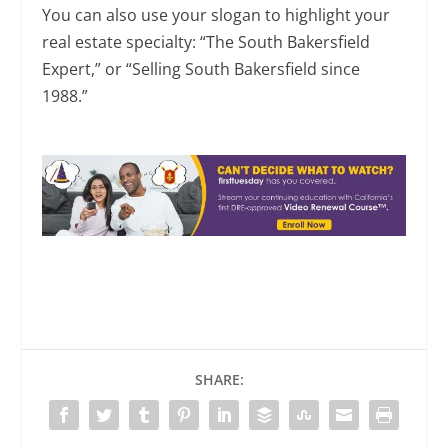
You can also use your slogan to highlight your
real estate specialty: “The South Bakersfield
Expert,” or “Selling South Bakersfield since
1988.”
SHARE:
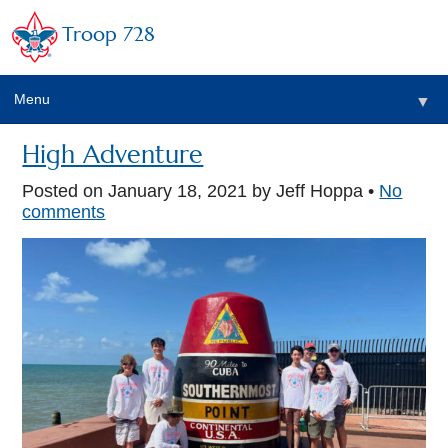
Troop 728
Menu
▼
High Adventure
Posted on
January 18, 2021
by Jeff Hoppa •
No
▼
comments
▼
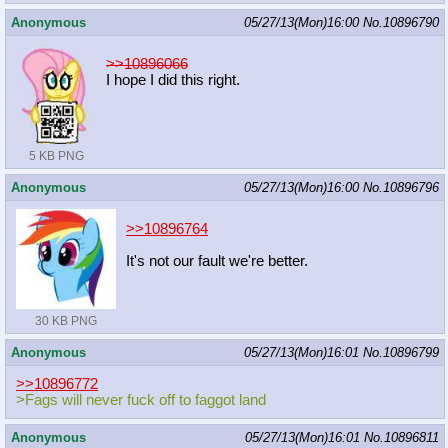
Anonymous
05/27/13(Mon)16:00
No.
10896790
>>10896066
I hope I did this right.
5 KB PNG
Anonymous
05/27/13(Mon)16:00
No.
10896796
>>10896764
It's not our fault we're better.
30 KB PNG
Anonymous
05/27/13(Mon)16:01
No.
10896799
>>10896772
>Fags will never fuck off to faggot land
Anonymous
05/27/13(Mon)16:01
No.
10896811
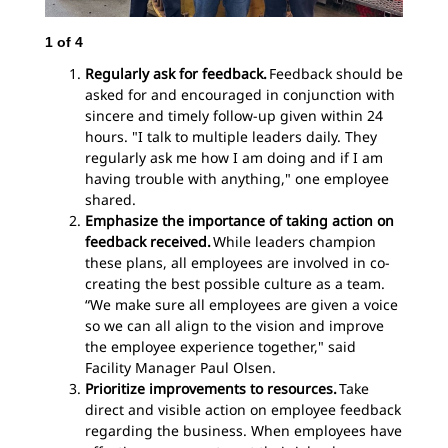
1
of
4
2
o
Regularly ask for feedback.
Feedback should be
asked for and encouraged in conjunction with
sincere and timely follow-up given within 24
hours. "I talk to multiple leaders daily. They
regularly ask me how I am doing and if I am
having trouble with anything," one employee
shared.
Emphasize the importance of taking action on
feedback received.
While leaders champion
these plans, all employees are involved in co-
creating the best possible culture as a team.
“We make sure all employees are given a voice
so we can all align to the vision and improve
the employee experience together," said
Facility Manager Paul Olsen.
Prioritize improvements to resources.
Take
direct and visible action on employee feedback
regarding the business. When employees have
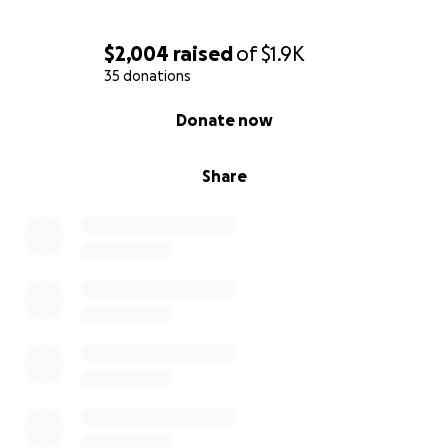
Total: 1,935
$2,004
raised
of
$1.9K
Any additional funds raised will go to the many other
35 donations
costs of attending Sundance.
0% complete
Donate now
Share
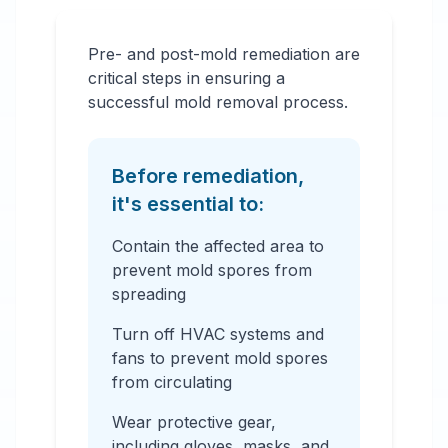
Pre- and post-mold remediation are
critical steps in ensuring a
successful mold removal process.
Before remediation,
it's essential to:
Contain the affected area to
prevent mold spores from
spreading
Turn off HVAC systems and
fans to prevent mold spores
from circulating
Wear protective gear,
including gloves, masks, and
- - - - -
TASK PROMPT: From the material above, print everything exactly except the pictures.

YOUR RESPONSE:
You can also use your slogan to highlight your
real estate specialty: “The South Bakersfield
Expert,” or “Selling South Bakersfield since
1988.”
SHARE:
Troop 728
Menu
▼
High Adventure
Posted on
January 18, 2021
by Jeff Hoppa •
No
▼
comments
▼
Anonymous
05/27/13(Mon)16:00
No.
10896790
>>10896066
I hope I did this right.
5 KB PNG
Anonymous
05/27/13(Mon)16:00
No.
10896796
>>10896764
It's not our fault we're better.
30 KB PNG
Anonymous
05/27/13(Mon)16:01
No.
10896799
>>10896772
>Fags will never fuck off to faggot land
Anonymous
05/27/13(Mon)16:01
No.
10896811
1
of
4
2
o
Regularly ask for feedback.
Feedback should be
asked for and encouraged in conjunction with
sincere and timely follow-up given within 24
hours. "I talk to multiple leaders daily. They
regularly ask me how I am doing and if I am
having trouble with anything," one employee
shared.
Emphasize the importance of taking action on
feedback received.
While leaders champion
these plans, all employees are involved in co-
creating the best possible culture as a team.
“We make sure all employees are given a voice
so we can all align to the vision and improve
the employee experience together," said
Facility Manager Paul Olsen.
Prioritize improvements to resources.
Take
direct and visible action on employee feedback
regarding the business. When employees have
Total: 1,935
$2,004
raised
of
$1.9K
Any additional funds raised will go to the many other
35 donations
costs of attending Sundance.
0% complete
Donate now
Share
Pre- and post-mold remediation are
critical steps in ensuring a
successful mold removal process.
Before remediation,
it's essential to:
Contain the affected area to
prevent mold spores from
spreading
Turn off HVAC systems and
fans to prevent mold spores
from circulating
Wear protective gear,
including gloves, masks, and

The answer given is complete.